▶ _EXERCISE GOAL_: A single number is the whole answer: how many lines in this listing contain "belgiske".

▶ _DATA FOR THIS TASK_:
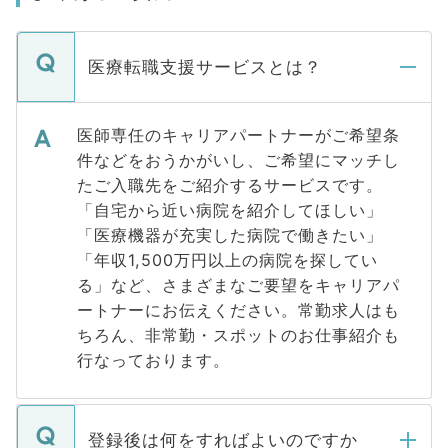
医療転職支援サービスとは？
医師専任のキャリアパートナーがご希望条
件などをおうかがいし、ご希望にマッチし
たご入職先をご紹介するサービスです。
「自宅から近い病院を紹介してほしい」
「医療機器が充実した病院で働きたい」
「年収1,500万円以上の病院を探してい
る」など、さまざまなご要望をキャリアパ
ートナーにお伝えください。常勤求人はも
ちろん、非常勤・スポットのお仕事紹介も
行なっております。
登録後は何をすればよいのですか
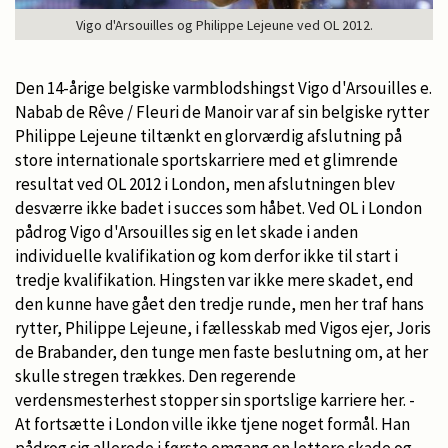
Vigo d'Arsouilles og Philippe Lejeune ved OL 2012.
Den 14-årige belgiske varmblodshingst Vigo d'Arsouilles e.
Nabab de Rêve / Fleuri de Manoir var af sin belgiske rytter
Philippe Lejeune tiltænkt en glorværdig afslutning på
store internationale sportskarriere med et glimrende
resultat ved OL 2012 i London, men afslutningen blev
desværre ikke badet i succes som håbet. Ved OL i London
pådrog Vigo d'Arsouilles sig en let skade i anden
individuelle kvalifikation og kom derfor ikke til start i
tredje kvalifikation. Hingsten var ikke mere skadet, end
den kunne have gået den tredje runde, men her traf hans
rytter, Philippe Lejeune, i fællesskab med Vigos ejer, Joris
de Brabander, den tunge men faste beslutning om, at her
skulle stregen trækkes. Den regerende
verdensmesterhest stopper sin sportslige karriere her. -
At fortsætte i London ville ikke tjene noget formål. Han
pådrog sig allerede i første omgang en lettere skade og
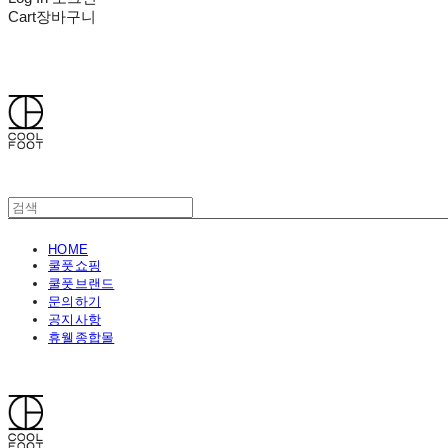
Cart
장바구니
쿨풋(COOLFOOT)
HOME
쿨풋쇼핑
쿨풋브랜드
문의하기
공지사항
휴웰종합몰
쿨풋(COOLFOOT)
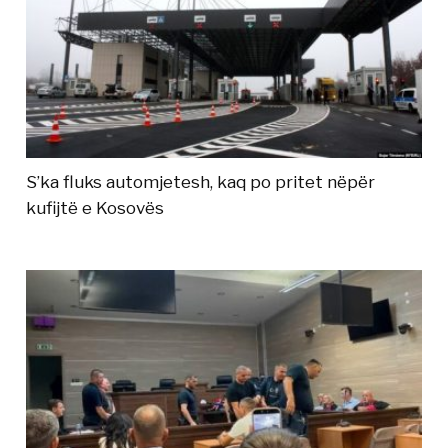
S’ka fluks automjetesh, kaq po pritet nëpër
kufijtë e Kosovës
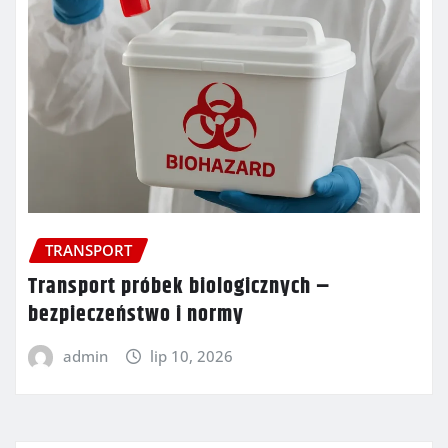
TRANSPORT
Transport próbek biologicznych –
bezpieczeństwo i normy
admin
lip 10, 2026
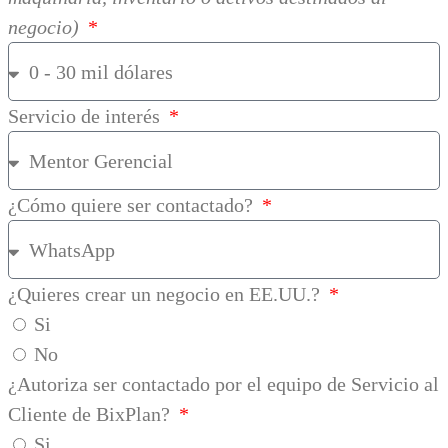
negocio)
Servicio de interés
¿Cómo quiere ser contactado?
¿Quieres crear un negocio en EE.UU.?
Si
No
¿Autoriza ser contactado por el equipo de Servicio al
Cliente de BixPlan?
Si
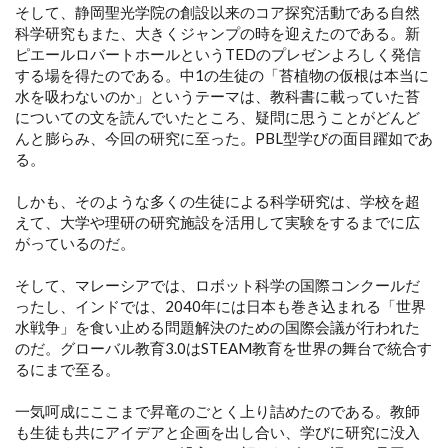
そして、静岡聖光学院の創設以来のコア探究活動である自然
科学研究もまた、大きくジャンプの時を迎えたのである。新
ピエールロバートホールというTEDのプレゼンよろしく発信
する場を得たのである。中1の生徒の「苔植物の仮根は本当に
水を吸わないのか」というテーマは、教科書に載っていた苔
についての文を読んでいたところ、疑問に思うことがどんど
んと膨らみ、今回の研究に至った。PBL型学びの面目躍如であ
る。
しかも、そのような多くの生徒による科学研究は、学校を超
えて、大学や理研の研究施設を活用して実験をするまでに広
がっているのだ。
そして、マレーシアでは、ロボット科学の国際コンクールだ
ったし、インドでは、2040年には日本も巻き込まれる「世界
水戦争」を食い止める問題解決のための国際会議が行われた
のだ。グローバル教育3.0はSTEAM教育を世界の舞台で統合す
るにまで至る。
一気呵成にここまで昇竜のごとく上り詰めたのである。教師
も生徒も共にアイデアと企画を出し合い、学びに研究に没入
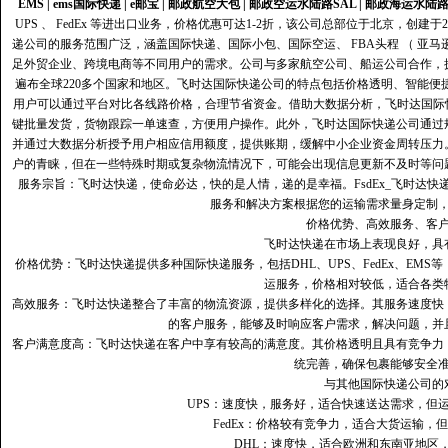
EMS
|
ems国际快递
|
e邮宝
|
邮政航空大包
|
邮政空运水陆路SAL
|
邮政海运水陆
UPS 、 FedEx 等进出口业务，价格优惠可达1-2折，该公司总部位于北京，创
递公司的服务范围广泛，涵盖国际快递、国际小包、国际空运、 FBA头程 （ 亚
足外贸企业、跨境电商等不同用户的需求。公司与多家航空公司、船运公司合作，
遍布全球220多个国家和地区。飞时达国际快递公司的特点包括价格透明、智能
用户可以通过平台对比各线路价格，合理节省资金。借助大数据分析，飞时达国际
键批量发货，货物跟踪一单速查，方便用户操作。此外，飞时达国际快递公司通过
并通过大数据分析授予用户相应信用额度，提供账期，缓解中小企业资金周转压力
户的青睐，但在一些特殊时期或复杂物流情况下，可能会出现信息更新不及时等问
服务宗旨：飞时达快递，使命必达，快的是人情，递的是幸福。FsdEx_飞时达
服务和解决方案根据您的运输需求量身定制
价格优势、高效服务、客
飞时达快递在市场上表现良好，具
价格优势：飞时达快递提供多种国际快递服务，包括DHL、UPS、FedEx、EM
运服务，价格相对较低，适合各类
高效服务：飞时达快递整合了丰富的物流资源，提供多样化的选择。其服务速度快
的客户服务，能够及时响应客户需求，解决问题，并
客户满意度高‌：飞时达快递在客户中享有较高的满意度。其价格透明且具有竞争
统完善，确保包裹能够安全
与其他国际快递公司的
UPS：速度快，服务好，适合快速送达需求，但
FedEx：价格较有竞争力，适合大货运输，
DHL：速度快，适合欧洲和东南亚地区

▶ _FINISHED TASK_: 2